A one-year-old male patient, five months old, suffered from strabismus.
It presents endotropia (15 degrees) and small hypertropia in the right eye (RE), the left eye (LE) is the dominant.
Visual acuity (VA) is low in the RE (worries when occluding the LE) and acceptable in the LE (looks and picks up small objects).
The luminous reflex on the cornea makes us suspect an eccentric fixation in both eyes.
The child had suffered febrile seizures.
Among the family history highlights that the mother had chickenpox when pregnant (between 16 and 18 weeks), and that a maternal uncle suffers Alport syndrome.
The anterior pole is normal.
In schistosomiasis the neutral point is +2 in both eyes.
Indirect ophthalmoscopy revealed oval lesions in both lesions, predominantly in the temporal half, suggestive of old median maccoroiditis with normal periphery.

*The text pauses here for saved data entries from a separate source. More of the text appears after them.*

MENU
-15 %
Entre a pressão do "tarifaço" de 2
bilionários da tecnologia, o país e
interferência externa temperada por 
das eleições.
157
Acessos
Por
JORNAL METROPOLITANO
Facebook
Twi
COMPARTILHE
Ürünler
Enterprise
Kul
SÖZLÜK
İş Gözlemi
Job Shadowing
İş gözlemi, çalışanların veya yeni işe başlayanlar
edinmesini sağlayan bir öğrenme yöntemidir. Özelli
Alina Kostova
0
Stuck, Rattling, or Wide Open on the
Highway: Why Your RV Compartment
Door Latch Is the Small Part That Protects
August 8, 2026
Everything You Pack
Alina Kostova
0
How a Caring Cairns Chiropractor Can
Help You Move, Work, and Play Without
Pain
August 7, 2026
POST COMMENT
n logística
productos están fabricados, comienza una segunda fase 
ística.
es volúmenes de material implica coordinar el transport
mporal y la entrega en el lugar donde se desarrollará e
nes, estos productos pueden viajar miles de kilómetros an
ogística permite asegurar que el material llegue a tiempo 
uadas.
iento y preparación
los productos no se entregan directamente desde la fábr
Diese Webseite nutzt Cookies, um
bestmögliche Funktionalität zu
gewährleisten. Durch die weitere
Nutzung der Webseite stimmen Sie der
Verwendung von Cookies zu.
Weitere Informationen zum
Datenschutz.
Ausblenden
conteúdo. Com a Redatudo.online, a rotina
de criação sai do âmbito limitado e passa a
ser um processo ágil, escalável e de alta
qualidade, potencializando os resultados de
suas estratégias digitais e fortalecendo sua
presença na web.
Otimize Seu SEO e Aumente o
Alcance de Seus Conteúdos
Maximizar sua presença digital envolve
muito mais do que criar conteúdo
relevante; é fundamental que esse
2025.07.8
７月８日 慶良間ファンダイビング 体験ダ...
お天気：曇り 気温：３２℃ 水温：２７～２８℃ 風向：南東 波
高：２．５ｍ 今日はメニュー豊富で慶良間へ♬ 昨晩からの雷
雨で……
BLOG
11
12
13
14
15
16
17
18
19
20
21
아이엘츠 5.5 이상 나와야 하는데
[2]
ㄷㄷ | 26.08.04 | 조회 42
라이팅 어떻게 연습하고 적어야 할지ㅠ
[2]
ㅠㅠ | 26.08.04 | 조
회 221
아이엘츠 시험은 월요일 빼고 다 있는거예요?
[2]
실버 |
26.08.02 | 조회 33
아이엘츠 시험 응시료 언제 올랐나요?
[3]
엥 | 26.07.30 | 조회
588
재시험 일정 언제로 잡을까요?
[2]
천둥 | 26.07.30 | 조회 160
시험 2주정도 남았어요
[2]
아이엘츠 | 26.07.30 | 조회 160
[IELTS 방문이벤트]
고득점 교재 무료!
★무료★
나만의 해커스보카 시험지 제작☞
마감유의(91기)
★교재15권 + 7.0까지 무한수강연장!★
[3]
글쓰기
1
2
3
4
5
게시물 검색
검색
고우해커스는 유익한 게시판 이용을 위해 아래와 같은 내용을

In the RE it is larger, very pigmented and with white glial tissue in the center; the temporary arcades are curved towards the pathological zone, and there is temporary papilar.
In the IO there is a well-defined low retinochorionic dysplasia with normal retinal vessels and some choroids with pigmented hamstrings.
The child has no nystagmus or other ocular or systemic lesions.
The skull radiography is normal.
suspected intrauterine ocular infection, serology for TORCH (Toxoplasma acronym, Rubeola, Cytomegalovirus and Herpes), syphilis and commeningeal lymphocytic virus
Both are negative for toxoplasma (both IgG 0.14 IU/ml, by enzyme-linked immunosorbent, EIA).
Cytomegalovirus, negative child, low titer positive mother (Ig G 2.1 Index, EIA).
Herpes type I, negative child, positive mother with low titers (IgG 2 Index, by EIA).
Herpes type II, negative child, positive mother with low titers (IgG 2.39 Index, by EIA).
Varicella-zoster virus, negative child, positive mother with high titers (IgG 2.68 Index and IgM negative by EIA).
Syphilis, RPR negative mother and child.
Rubella, both positive when vaccinated (IgG 59.3 IU/ml, IgG mother 113.7 IU/ml, by AIS).
Lymphocyte choriomeningitis virus, both positive, but with low titers that are not significant (IgG 1/32, by indirect immunofluorescence).
All this allows ruling out an infectious etiology, since the antibodies of the child are not high, and leads us to think that it is a bilateral atypical macular coloboma.
As there are hereditary cases (1), the eye fundus is explored to their parents and siblings, they are all normal.
It can also be associated with hypercalciuria and hypomagnesemia (2), but in this case the calcium/creatinine index and magnesemia are within normal limits.
Subsequently, we followed the evolution up to three years of age, the VA in the RE is the perception of the LE, and in the LE is 0.2.
In visual evoked potentials, stimulation with luminous spectacles and authentication, there is a clear, detrimental effect in RE.
No penalty was proposed with patches for the large size of the coloboma of the RE.
It would be interesting to do an eye ultrasound, but it was decided to wait for the patient to be older and collaborate to perform it.